Cuando el público está ya atrapado en la simpatía hacia los hermanos Howard, aparecen en escena sus antagonistas que iniciarán la persecución, los dos Ranger de Texas obligados a defender unas leyes injustas y a los abyectos personajes bancarios que se dibujan como telón de fondo de toda la trama. Como dice, concluyente, uno de los personajes a la pregunta de los rangers de si han visto algo: “han robado un banco que lleva 30 años robándome a mí”. Ellos, los rangers, no son tampoco los malos de la película, sino más bien el arquetipo de otros sectores de la sociedad que, en realidad, deberían unirse con los olvidados para quitar el ominoso poder que los condena. Uno, Jeff Bridges, autoritario pero desencantado con lo que le rodea. El compañero, un mestizo de raíces mexicanas e indias, soportando estoicamente sus comentarios y groserías racistas.

Cuando en su discurso de toma de posesión de la Casa Blanca, Trump afirmó que “los hombres y mujeres de nuestro país que han estado olvidados no lo volverán a estar”, estaba dirigiéndose directamente a esta gente. Cualquiera puede reconocer en los personajes principales y secundarios del film los perfiles reconocibles del votante de Trump.

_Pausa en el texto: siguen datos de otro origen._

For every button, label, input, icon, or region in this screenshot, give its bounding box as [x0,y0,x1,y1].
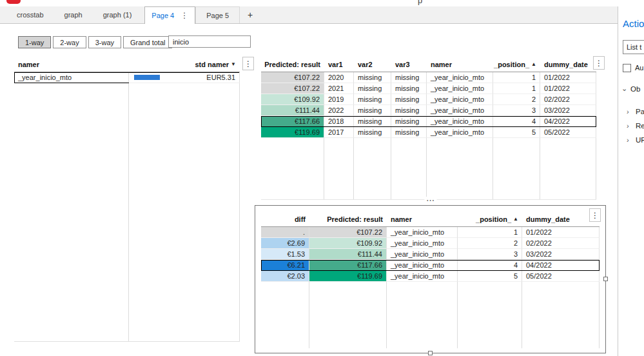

No es la América supremacista blanca, reaccionaria, híperreligiosa o fanática partidaria de las armas (aunque haya algo o mucho de esto), sino la América profunda, depauperada, desposeída, desesperada.

Como acertadamente ha dicho el crítico de El País Javier Ocaña, es el retrato de una América “de desahucios, de pobreza, de pasarlas canutas y de poblados de mierda; de camareras que trabajan de sol a sol por unas propinas que apenas llegan para pagar alquiler, colegios y médico; de que te den hostias desde niño, de la mala educación, del legado de violencia, de estar hasta las narices, de ser imperfecto y no un santo, de la conversión en la delincuencia, de la sociedad que lo provoca, de que ha llegado la hora de la rebelión. Y no precisamente silenciosa”.

Una estupenda película que, si tienen ocasión, no deben perdérsela.